## Work to be completed
Copy the listing exactly, please, and keep every picture out of it.

## Raw data
*** Begin section ***
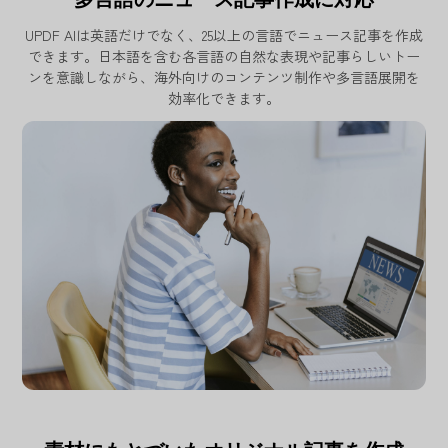
UPDF AIは英語だけでなく、25以上の言語でニュース記事を作成
できます。日本語を含む各言語の自然な表現や記事らしいトー
ンを意識しながら、海外向けのコンテンツ制作や多言語展開を
効率化できます。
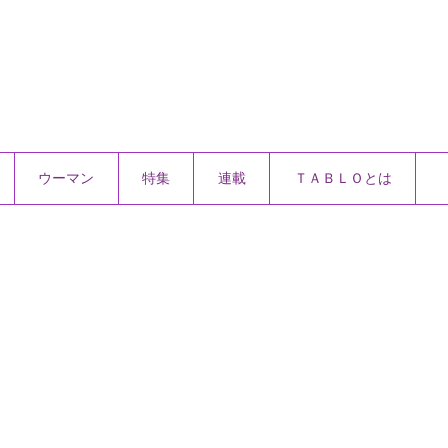
ウーマン
特集
連載
ＴＡＢＬＯとは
*** End section ***
## Expected answer
UPDF AIは英語だけでなく、25以上の言語でニュース記事を作成
できます。日本語を含む各言語の自然な表現や記事らしいトー
ンを意識しながら、海外向けのコンテンツ制作や多言語展開を
効率化できます。
ウーマン
特集
連載
ＴＡＢＬＯとは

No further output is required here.